The patch also changes the behavior of the %P spec to be somewhat more
predictable. %P transforms '-Dlinux' into '-D__linux__' and
'-D__linux'. It used to turn '-D_mips' into -D___mips__' and
'-D___mips' - note the triple underscore. Now it will produce
'__mips__' and '__mips' just as '-Dmips' would have.

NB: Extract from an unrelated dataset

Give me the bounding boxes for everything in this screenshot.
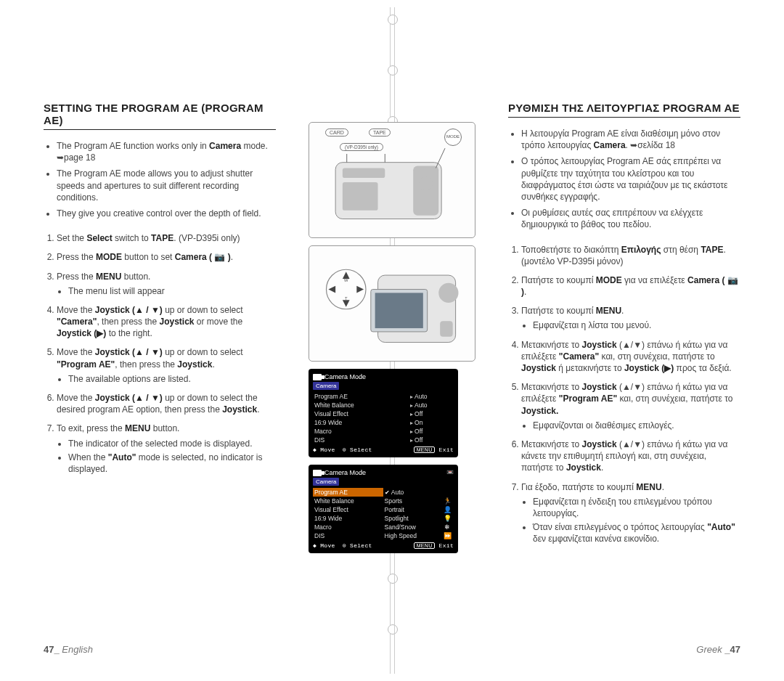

That change
needs separate review, and if it is rejected, then the fixincludes
patch needs to be tweaked not to expect the new behavior.
I would appreciate testing of this patch and of the previous (now
committed) patch on systems where fixincludes is expected to do real
work.
Bruce: this patch removes the only use of exesel, and therefore will
allow us to throw that away.
zw
* Makefile.in (fixinc.sh): Depend on specs.
* fixinc/Makefile.in: Add rule to create machname.h.
(fixlib.o): Depend on machname.h.
* fixinc/fixtests.c (machine_name): New test.
* fixinc/fixfixes.c (machine_name): New fix.
* fixinc/fixlib.c (mn_get_regexps): New helper function for
the machine_name test and fix.
* fixinc/fixlib.h: Prototype it.
* fixinc/inclhack.def (machine_name): Use the C test and fix.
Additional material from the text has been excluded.